Monolithic Slab Without Grade Beams. If the building subgrade and fill pads are prepared for a ½-inch PVR as recommended in Option 2 of the Building Pad Preparation section of this Report, the slab foundation may be designed in accordance with Chapter 18, Section 1808.6.3 of the 2015 IBC manual. The slab foundations would essentially consist of a perimeter concrete grade beam that is structurally tied to a concrete floor slab of uniform


thickness (no interior grade beams). At concentrated loads, the grade beams or floor slab sections may be thickened or widened to carry the applied load. The uplift loads can be resisted by the weight of the beam or the floor slab. The grade beam or floor slab sections may be thickened to increase the resistance to the uplift loads. Design parameters are provided below for the appropriate slab foundation design method.

Option 2: Slab Design Parameters 1, 3, 4, 8

Net Allowable Bearing Pressures6: Total Load Conditions (psf): 3000

Dead Load Plus Gravity Live Load Conditions (psf): 2000 Maximum Allowable Deflection Ratio of Foundation Beam: 1/360

Subgrade Modulus, k (pci): 100 Slab Foundation Design Notes. The following notes apply to the slab foundation design methods presented in the previous two subsections.

1 Design parameters are based on preparing the subgrade and constructing a building pad as recommended in Option 1 or 2 of the Building Pad Preparation section of this report.

2 This is essentially an empirical design method and the recommended design parameters are based on our understanding of the proposed Project, our interpretation of the information and data collected as a part of this study, our area experience, and the criteria published in the WRI, PTI, and CSRI design manuals.

3 The width of grade beams should not be less than 12 inches.
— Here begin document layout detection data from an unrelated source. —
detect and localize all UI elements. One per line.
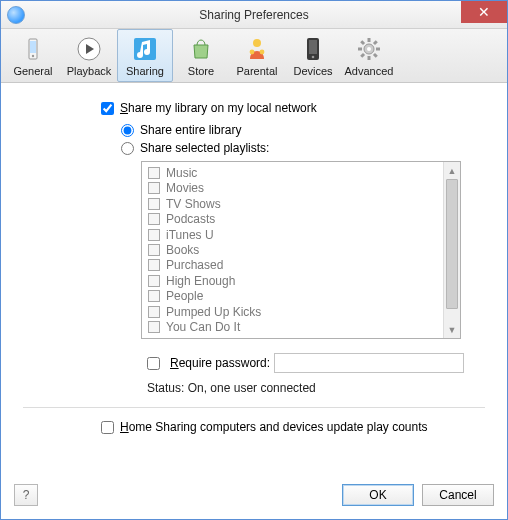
playlist-checkbox[interactable] [148,290,160,302]
playlist-checkbox[interactable] [148,213,160,225]
tab-devices[interactable]: Devices [285,29,341,82]
status-text: Status: On, one user connected [147,381,485,395]
home-sharing-checkbox[interactable] [101,421,114,434]
require-password-checkbox[interactable] [147,357,160,370]
svg-point-8 [260,49,265,54]
list-item[interactable]: TV Shows [148,196,460,211]
playlist-checkbox[interactable] [148,275,160,287]
scroll-up-arrow-icon[interactable]: ▲ [444,162,460,179]
cancel-button[interactable]: Cancel [422,484,494,506]
playlist-name: High Enough [166,274,235,288]
list-item[interactable]: Music [148,165,460,180]
list-item[interactable]: Pumped Up Kicks [148,304,460,319]
tab-label: Sharing [126,65,164,77]
share-library-label: Share my library on my local network [120,101,317,115]
share-selected-radio[interactable] [121,142,134,155]
playlist-checkbox[interactable] [148,306,160,318]
list-item[interactable]: You Can Do It [148,320,460,335]
bag-icon [187,35,215,63]
tab-parental[interactable]: Parental [229,29,285,82]
list-item[interactable]: People [148,289,460,304]
tab-label: Parental [237,65,278,77]
app-icon [7,6,25,24]
gear-icon [355,35,383,63]
list-item[interactable]: Purchased [148,258,460,273]
require-password-label: Require password: [170,356,270,370]
list-item[interactable]: iTunes U [148,227,460,242]
preferences-tabs: General Playback Sharing Store Parental … [1,29,507,83]
titlebar: Sharing Preferences ✕ [1,1,507,29]
music-note-icon [131,35,159,63]
playlist-name: iTunes U [166,228,214,242]
dialog-footer: ? OK Cancel [0,474,508,520]
svg-line-16 [361,53,364,56]
playlist-name: Purchased [166,258,223,272]
svg-point-7 [250,49,255,54]
scroll-thumb[interactable] [446,179,458,309]
scroll-down-arrow-icon[interactable]: ▼ [444,321,460,338]
phone-icon [19,35,47,63]
playlist-checkbox[interactable] [148,229,160,241]
scroll-track[interactable] [444,309,460,321]
svg-line-18 [361,41,364,44]
require-password-row: Require password: [147,353,485,373]
playlist-name: TV Shows [166,197,221,211]
share-entire-row[interactable]: Share entire library [121,123,485,137]
list-item[interactable]: High Enough [148,273,460,288]
playlist-name: Music [166,166,197,180]
playlist-checkbox[interactable] [148,259,160,271]
svg-line-20 [374,41,377,44]
home-sharing-label: Home Sharing computers and devices updat… [120,420,428,434]
share-selected-row[interactable]: Share selected playlists: [121,141,485,155]
playlist-checkbox[interactable] [148,321,160,333]
share-library-checkbox[interactable] [101,102,114,115]
list-item[interactable]: Books [148,242,460,257]
list-item[interactable]: Movies [148,180,460,195]
playlist-checkbox[interactable] [148,198,160,210]
svg-point-21 [367,47,371,51]
playlist-listbox[interactable]: MusicMoviesTV ShowsPodcastsiTunes UBooks… [141,161,461,339]
window-title: Sharing Preferences [1,8,507,22]
svg-line-14 [374,53,377,56]
close-button[interactable]: ✕ [461,1,507,23]
playlist-name: Podcasts [166,212,215,226]
separator [23,407,485,408]
playlist-name: Books [166,243,199,257]
tab-label: Store [188,65,214,77]
playlist-name: People [166,289,203,303]
playlist-name: You Can Do It [166,320,240,334]
svg-rect-10 [309,40,317,54]
tab-playback[interactable]: Playback [61,29,117,82]
tab-label: Devices [293,65,332,77]
tab-label: General [13,65,52,77]
playlist-name: Pumped Up Kicks [166,305,261,319]
scrollbar[interactable]: ▲ ▼ [443,162,460,338]
people-icon [243,35,271,63]
tab-advanced[interactable]: Advanced [341,29,397,82]
device-icon [299,35,327,63]
share-entire-label: Share entire library [140,123,241,137]
home-sharing-row[interactable]: Home Sharing computers and devices updat… [101,420,485,434]
ok-button[interactable]: OK [342,484,414,506]
svg-rect-1 [30,41,36,53]
tab-sharing[interactable]: Sharing [117,29,173,82]
share-selected-label: Share selected playlists: [140,141,269,155]
playlist-name: Movies [166,181,204,195]
help-icon: ? [23,488,30,502]
tab-general[interactable]: General [5,29,61,82]
close-icon: ✕ [478,5,490,19]
help-button[interactable]: ? [14,484,38,506]
svg-point-2 [32,54,34,56]
svg-point-6 [253,39,261,47]
playlist-checkbox[interactable] [148,182,160,194]
playlist-checkbox[interactable] [148,244,160,256]
tab-label: Advanced [345,65,394,77]
tab-store[interactable]: Store [173,29,229,82]
list-item[interactable]: Podcasts [148,211,460,226]
play-icon [75,35,103,63]
share-entire-radio[interactable] [121,124,134,137]
share-library-row[interactable]: Share my library on my local network [101,101,485,115]
password-input[interactable] [274,353,464,373]
svg-point-11 [312,55,315,58]
playlist-checkbox[interactable] [148,167,160,179]
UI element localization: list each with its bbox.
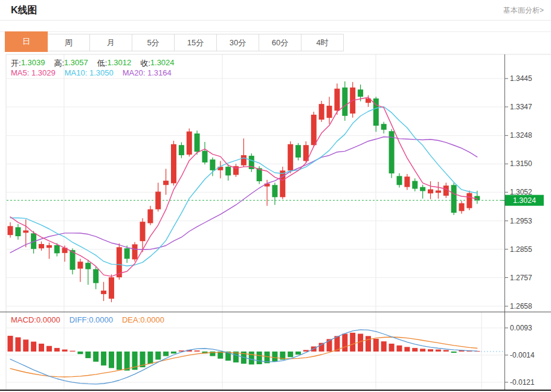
low-label: 低: (97, 58, 108, 69)
macd-value: 0.0000 (36, 315, 60, 324)
svg-text:1.3150: 1.3150 (510, 159, 532, 168)
close-value: 1.3024 (150, 58, 175, 69)
high-label: 高: (54, 58, 64, 69)
svg-text:1.3248: 1.3248 (510, 131, 532, 140)
svg-text:1.2658: 1.2658 (510, 302, 532, 310)
svg-text:1.3347: 1.3347 (510, 103, 532, 111)
ma5-label: MA5: (11, 68, 29, 77)
macd-label: MACD: (11, 315, 36, 324)
svg-text:1.2855: 1.2855 (510, 245, 532, 254)
svg-text:1.3024: 1.3024 (513, 196, 536, 205)
ohlc-readout: 开:1.3039 高:1.3057 低:1.3012 收:1.3024 (11, 58, 184, 69)
diff-label: DIFF: (69, 315, 89, 324)
low-value: 1.3012 (107, 58, 131, 69)
svg-text:-0.0014: -0.0014 (510, 351, 535, 359)
dea-label: DEA: (122, 315, 140, 324)
ma20-label: MA20: (123, 68, 146, 77)
ma-readout: MA5: 1.3029 MA10: 1.3050 MA20: 1.3164 (11, 68, 181, 77)
ma10-value: 1.3050 (89, 68, 114, 77)
dea-value: 0.0000 (140, 315, 164, 324)
ma5-value: 1.3029 (31, 68, 56, 77)
open-label: 开: (11, 58, 21, 69)
svg-text:-0.0121: -0.0121 (510, 378, 535, 387)
svg-text:0.0093: 0.0093 (510, 324, 532, 332)
diff-value: 0.0000 (89, 315, 113, 324)
high-value: 1.3057 (64, 58, 88, 69)
close-label: 收: (140, 58, 150, 69)
svg-text:1.3445: 1.3445 (510, 74, 532, 83)
open-value: 1.3039 (21, 58, 45, 69)
svg-text:1.2953: 1.2953 (510, 217, 532, 225)
ma10-label: MA10: (65, 68, 88, 77)
macd-readout: MACD:0.0000 DIFF:0.0000 DEA:0.0000 (11, 315, 173, 324)
svg-text:1.2757: 1.2757 (510, 274, 532, 282)
ma20-value: 1.3164 (147, 68, 172, 77)
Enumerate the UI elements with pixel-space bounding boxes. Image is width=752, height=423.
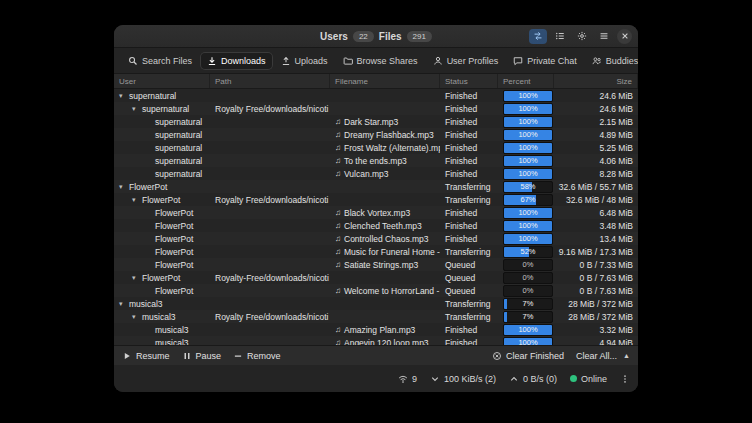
percent-cell: 7% [498, 297, 554, 310]
tab-private-chat[interactable]: Private Chat [506, 52, 584, 70]
table-row[interactable]: supernatural♫Dreamy Flashback.mp3Finishe… [114, 128, 638, 141]
user-name: FlowerPot [155, 208, 193, 218]
column-header-filename[interactable]: Filename [330, 74, 440, 88]
progress-bar: 100% [503, 103, 553, 115]
expander-icon[interactable]: ▾ [119, 300, 129, 308]
table-row[interactable]: supernatural♫Frost Waltz (Alternate).mp3… [114, 141, 638, 154]
table-row[interactable]: FlowerPot♫Music for Funeral Home - Part … [114, 245, 638, 258]
table-row[interactable]: FlowerPot♫Clenched Teeth.mp3Finished100%… [114, 219, 638, 232]
tab-search-files[interactable]: Search Files [121, 52, 199, 70]
progress-bar: 100% [503, 168, 553, 180]
user-cell: supernatural [114, 167, 210, 180]
expander-icon[interactable]: ▾ [132, 196, 142, 204]
clear-all-menubutton[interactable]: Clear All...▲ [576, 351, 630, 361]
column-header-status[interactable]: Status [440, 74, 498, 88]
table-row[interactable]: ▾FlowerPotRoyalty-Free/downloads/nicotiQ… [114, 271, 638, 284]
filename-cell: ♫Satiate Strings.mp3 [330, 258, 440, 271]
expander-icon[interactable]: ▾ [132, 313, 142, 321]
remove-button[interactable]: Remove [233, 351, 281, 361]
user-name: musical3 [155, 325, 189, 335]
filename-cell: ♫Vulcan.mp3 [330, 167, 440, 180]
filename-cell: ♫Dark Star.mp3 [330, 115, 440, 128]
column-header-user[interactable]: User [114, 74, 210, 88]
clear-finished-button[interactable]: Clear Finished [492, 351, 564, 361]
files-count-badge: 291 [407, 31, 432, 42]
path-cell: Royalty Free/downloads/nicoti [210, 193, 330, 206]
minus-icon [233, 351, 243, 361]
percent-cell: 67% [498, 193, 554, 206]
clear-circle-icon [492, 351, 502, 361]
tab-label: Uploads [295, 56, 328, 66]
tab-browse-shares[interactable]: Browse Shares [336, 52, 425, 70]
column-header-percent[interactable]: Percent [498, 74, 554, 88]
progress-bar: 100% [503, 324, 553, 336]
list-view-button[interactable] [551, 29, 569, 44]
music-note-icon: ♫ [335, 169, 341, 178]
expander-icon[interactable]: ▾ [119, 92, 129, 100]
table-row[interactable]: ▾supernaturalFinished100%24.6 MiB [114, 89, 638, 102]
resume-icon [122, 351, 132, 361]
table-row[interactable]: ▾supernaturalRoyalty Free/downloads/nico… [114, 102, 638, 115]
table-row[interactable]: supernatural♫To the ends.mp3Finished100%… [114, 154, 638, 167]
filename-cell: ♫Amazing Plan.mp3 [330, 323, 440, 336]
tab-uploads[interactable]: Uploads [274, 52, 335, 70]
progress-bar: 100% [503, 116, 553, 128]
remove-label: Remove [247, 351, 281, 361]
resume-button[interactable]: Resume [122, 351, 170, 361]
table-row[interactable]: FlowerPot♫Controlled Chaos.mp3Finished10… [114, 232, 638, 245]
table-row[interactable]: musical3♫Angevin 120 loop.mp3Finished100… [114, 336, 638, 345]
table-row[interactable]: ▾FlowerPotTransferring58%32.6 MiB / 55.7… [114, 180, 638, 193]
size-cell: 24.6 MiB [554, 89, 638, 102]
download-speed-indicator[interactable]: 100 KiB/s (2) [430, 374, 496, 384]
table-row[interactable]: musical3♫Amazing Plan.mp3Finished100%3.3… [114, 323, 638, 336]
expander-icon[interactable]: ▾ [119, 183, 129, 191]
person-icon [433, 56, 443, 66]
close-window-button[interactable] [617, 29, 632, 44]
online-status[interactable]: Online [570, 374, 607, 384]
path-cell [210, 167, 330, 180]
table-row[interactable]: FlowerPot♫Satiate Strings.mp3Queued0%0 B… [114, 258, 638, 271]
tab-downloads[interactable]: Downloads [200, 52, 273, 70]
expander-icon[interactable]: ▾ [132, 105, 142, 113]
percent-cell: 100% [498, 115, 554, 128]
expander-icon[interactable]: ▾ [132, 274, 142, 282]
online-status-dot [570, 375, 577, 382]
statusbar-menu-button[interactable] [620, 374, 630, 384]
table-row[interactable]: FlowerPot♫Black Vortex.mp3Finished100%6.… [114, 206, 638, 219]
size-cell: 0 B / 7.63 MiB [554, 284, 638, 297]
table-row[interactable]: FlowerPot♫Welcome to HorrorLand - hi.mp3… [114, 284, 638, 297]
path-cell [210, 245, 330, 258]
column-header-size[interactable]: Size [554, 74, 638, 88]
path-cell [210, 89, 330, 102]
progress-label: 100% [504, 143, 552, 153]
user-cell: ▾musical3 [114, 297, 210, 310]
progress-bar: 100% [503, 207, 553, 219]
filename-text: Angevin 120 loop.mp3 [344, 338, 429, 346]
table-row[interactable]: ▾FlowerPotRoyalty Free/downloads/nicotiT… [114, 193, 638, 206]
status-cell: Queued [440, 258, 498, 271]
connections-indicator[interactable]: 9 [398, 374, 417, 384]
pause-button[interactable]: Pause [182, 351, 222, 361]
column-header-path[interactable]: Path [210, 74, 330, 88]
status-cell: Transferring [440, 193, 498, 206]
user-name: supernatural [155, 156, 202, 166]
size-cell: 24.6 MiB [554, 102, 638, 115]
pause-icon [182, 351, 192, 361]
upload-speed-indicator[interactable]: 0 B/s (0) [509, 374, 557, 384]
percent-cell: 100% [498, 219, 554, 232]
table-row[interactable]: supernatural♫Vulcan.mp3Finished100%8.28 … [114, 167, 638, 180]
status-cell: Finished [440, 167, 498, 180]
percent-cell: 100% [498, 128, 554, 141]
path-cell [210, 258, 330, 271]
tab-user-profiles[interactable]: User Profiles [426, 52, 506, 70]
filename-text: Clenched Teeth.mp3 [344, 221, 422, 231]
main-menu-button[interactable] [595, 29, 613, 44]
table-row[interactable]: ▾musical3Transferring7%28 MiB / 372 MiB [114, 297, 638, 310]
table-row[interactable]: supernatural♫Dark Star.mp3Finished100%2.… [114, 115, 638, 128]
tab-buddies[interactable]: Buddies [585, 52, 638, 70]
user-cell: FlowerPot [114, 232, 210, 245]
table-row[interactable]: ▾musical3Royalty Free/downloads/nicotiTr… [114, 310, 638, 323]
preferences-button[interactable] [573, 29, 591, 44]
progress-bar: 100% [503, 233, 553, 245]
connection-toggle-button[interactable] [529, 29, 547, 44]
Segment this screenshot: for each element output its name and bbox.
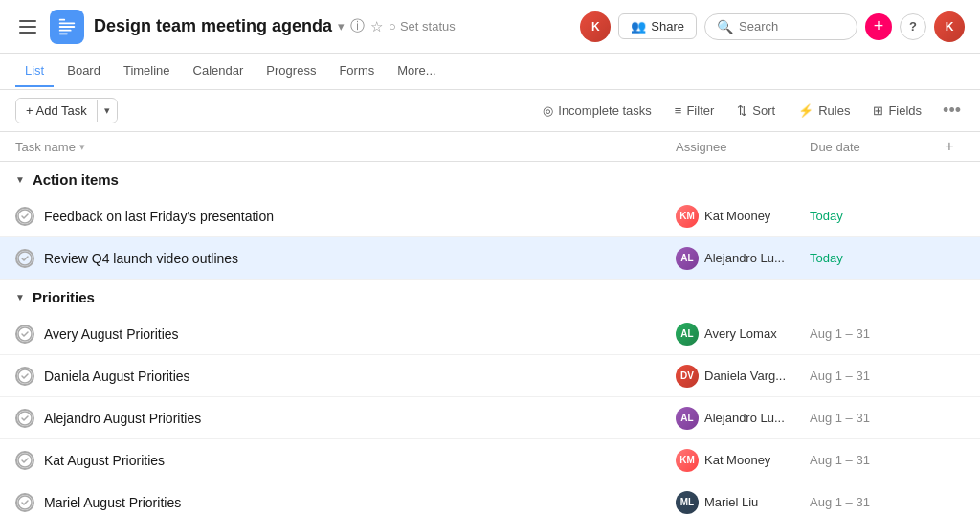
header: Design team meeting agenda ▾ ⓘ ☆ ○ Set s… (0, 0, 980, 54)
rules-icon: ⚡ (798, 103, 813, 118)
add-task-label[interactable]: + Add Task (16, 99, 97, 123)
task-name: Daniela August Priorities (44, 369, 676, 384)
task-checkbox[interactable] (15, 493, 34, 512)
task-name: Alejandro August Priorities (44, 411, 676, 426)
tab-progress[interactable]: Progress (256, 56, 325, 87)
share-button[interactable]: 👥 Share (618, 13, 697, 39)
sort-icon: ⇅ (737, 103, 747, 118)
svg-rect-3 (59, 29, 72, 31)
col-add-button[interactable]: + (934, 138, 965, 155)
task-name: Mariel August Priorities (44, 495, 676, 510)
filter-icon: ≡ (675, 103, 682, 118)
section-collapse-arrow: ▼ (15, 292, 25, 302)
section-action-items[interactable]: ▼ Action items (0, 162, 980, 195)
app-icon (50, 10, 84, 44)
toolbar-right: ◎ Incomplete tasks ≡ Filter ⇅ Sort ⚡ Rul… (537, 101, 965, 121)
task-checkbox[interactable] (15, 367, 34, 386)
avatar: KM (676, 449, 699, 472)
svg-rect-0 (59, 18, 65, 20)
chevron-down-icon[interactable]: ▾ (338, 19, 345, 34)
due-date: Today (810, 209, 934, 223)
due-date: Aug 1 – 31 (810, 411, 934, 425)
section-priorities[interactable]: ▼ Priorities (0, 280, 980, 313)
task-checkbox[interactable] (15, 207, 34, 226)
star-icon[interactable]: ☆ (370, 18, 383, 35)
search-box[interactable]: 🔍 (704, 13, 858, 40)
assignee-cell: KM Kat Mooney (676, 449, 810, 472)
task-row[interactable]: Kat August Priorities KM Kat Mooney Aug … (0, 439, 980, 481)
tab-list[interactable]: List (15, 56, 54, 87)
search-input[interactable] (739, 19, 845, 34)
tab-forms[interactable]: Forms (329, 56, 384, 87)
task-row[interactable]: Alejandro August Priorities AL Alejandro… (0, 397, 980, 439)
add-task-caret[interactable]: ▾ (97, 100, 117, 122)
task-checkbox[interactable] (15, 409, 34, 428)
assignee-name: Mariel Liu (704, 495, 758, 509)
assignee-cell: AL Alejandro Lu... (676, 407, 810, 430)
page-title: Design team meeting agenda (94, 16, 332, 36)
due-date: Aug 1 – 31 (810, 369, 934, 383)
avatar: AL (676, 247, 699, 270)
filter-button[interactable]: ≡ Filter (669, 101, 720, 121)
task-row[interactable]: Review Q4 launch video outlines AL Aleja… (0, 237, 980, 280)
info-icon[interactable]: ⓘ (350, 17, 365, 35)
fields-button[interactable]: ⊞ Fields (867, 101, 927, 121)
add-task-button[interactable]: + Add Task ▾ (15, 98, 118, 123)
section-collapse-arrow: ▼ (15, 174, 25, 185)
avatar: AL (676, 323, 699, 346)
task-name: Feedback on last Friday's presentation (44, 209, 676, 224)
assignee-cell: ML Mariel Liu (676, 491, 810, 514)
share-icon: 👥 (631, 19, 646, 34)
user-avatar[interactable]: K (934, 11, 965, 42)
nav-tabs: List Board Timeline Calendar Progress Fo… (0, 54, 980, 90)
assignee-cell: AL Avery Lomax (676, 323, 810, 346)
task-checkbox[interactable] (15, 325, 34, 344)
due-date: Aug 1 – 31 (810, 495, 934, 509)
help-button[interactable]: ? (900, 13, 926, 40)
fields-icon: ⊞ (873, 103, 883, 118)
task-row[interactable]: Daniela August Priorities DV Daniela Var… (0, 355, 980, 397)
svg-rect-4 (59, 33, 68, 34)
col-assignee: Assignee (676, 140, 810, 154)
assignee-name: Kat Mooney (704, 209, 770, 223)
avatar: KM (676, 205, 699, 228)
rules-button[interactable]: ⚡ Rules (792, 101, 856, 121)
sort-button[interactable]: ⇅ Sort (731, 101, 781, 121)
assignee-name: Alejandro Lu... (704, 411, 785, 425)
task-name: Avery August Priorities (44, 326, 676, 342)
tab-timeline[interactable]: Timeline (114, 56, 180, 87)
assignee-cell: DV Daniela Varg... (676, 365, 810, 388)
col-duedate: Due date (810, 140, 934, 154)
header-right: K 👥 Share 🔍 + ? K (580, 11, 965, 42)
assignee-cell: KM Kat Mooney (676, 205, 810, 228)
assignee-name: Daniela Varg... (704, 369, 786, 383)
task-name: Review Q4 launch video outlines (44, 251, 676, 266)
tab-more[interactable]: More... (388, 56, 445, 87)
task-row[interactable]: Feedback on last Friday's presentation K… (0, 195, 980, 237)
hamburger-menu[interactable] (15, 16, 40, 37)
task-checkbox[interactable] (15, 249, 34, 268)
col-task-name: Task name ▾ (15, 140, 676, 154)
more-options-button[interactable]: ••• (939, 101, 965, 121)
collaborator-avatar: K (580, 11, 611, 42)
assignee-cell: AL Alejandro Lu... (676, 247, 810, 270)
tab-board[interactable]: Board (57, 56, 110, 87)
add-button[interactable]: + (865, 13, 892, 40)
task-row[interactable]: Mariel August Priorities ML Mariel Liu A… (0, 481, 980, 515)
due-date: Aug 1 – 31 (810, 326, 934, 341)
tab-calendar[interactable]: Calendar (184, 56, 254, 87)
set-status-button[interactable]: ○ Set status (389, 19, 456, 34)
due-date: Today (810, 251, 934, 265)
check-circle-icon: ◎ (543, 103, 553, 118)
search-icon: 🔍 (717, 19, 733, 34)
toolbar: + Add Task ▾ ◎ Incomplete tasks ≡ Filter… (0, 90, 980, 132)
avatar: AL (676, 407, 699, 430)
due-date: Aug 1 – 31 (810, 453, 934, 467)
task-row[interactable]: Avery August Priorities AL Avery Lomax A… (0, 313, 980, 355)
table-header: Task name ▾ Assignee Due date + (0, 132, 980, 162)
svg-rect-2 (59, 26, 76, 28)
task-checkbox[interactable] (15, 451, 34, 470)
section-label: Action items (33, 171, 119, 188)
col-sort-icon[interactable]: ▾ (79, 141, 85, 153)
incomplete-tasks-filter[interactable]: ◎ Incomplete tasks (537, 101, 657, 121)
The bearing depth below final grade should not be less than 18 inches for grade beams. These foundation dimension recommendations are for proper development of bearing capacity for the foundations and to reduce the potential for water to migrate beneath the foundation. These recommendations are not based on structural considerations of the applicable design method. Actual foundation depths and widths may need to be greater than the minimum recommended herein for structural considerations, which should be properly evaluated and designed by the Structural or Foundation Engineer.

4 If the floor slab of the foundation is to be covered with wood, vinyl tile, carpet, or other moisture sensitive or impervious coverings, a vapor barrier should be placed beneath concrete slab foundations or concrete floor slabs if they are bearing directly on the ground. The designer should be familiar with the American Concrete Institute (ACI) 302 for procedures and cautions about the use and placement of a vapor barrier.

5 Based on the weighted average method for a depth of 15 feet. 6 Includes a factor of safety (FS) of at least 2 for total load conditions and at least 3 for dead load plus gravity

live load conditions. 7 According to the PTI 3rd Edition, once the foundation plan has been determined, the Shape Factor (SF)

shall be calculated. If the SF exceeds 24, the designer should contact us to discuss additional geotechnical engineering recommendations to reduce the ym and em values to recommended values.

8 The estimated settlement beneath the foundation units, provided proper and quality construction is performed, is less than 1 inch.

Foundation Construction Considerations. Excavations for the foundations shall be neat excavated with a smooth-mouthed bucket. If a toothed bucket is used, excavation with this bucket should be stopped 6 inches above the final foundation bearing elevation and the foundation excavation completed with a smooth-mouthed bucket or by hand labor. Debris in the bottom of the foundation excavation should be removed prior to steel placement.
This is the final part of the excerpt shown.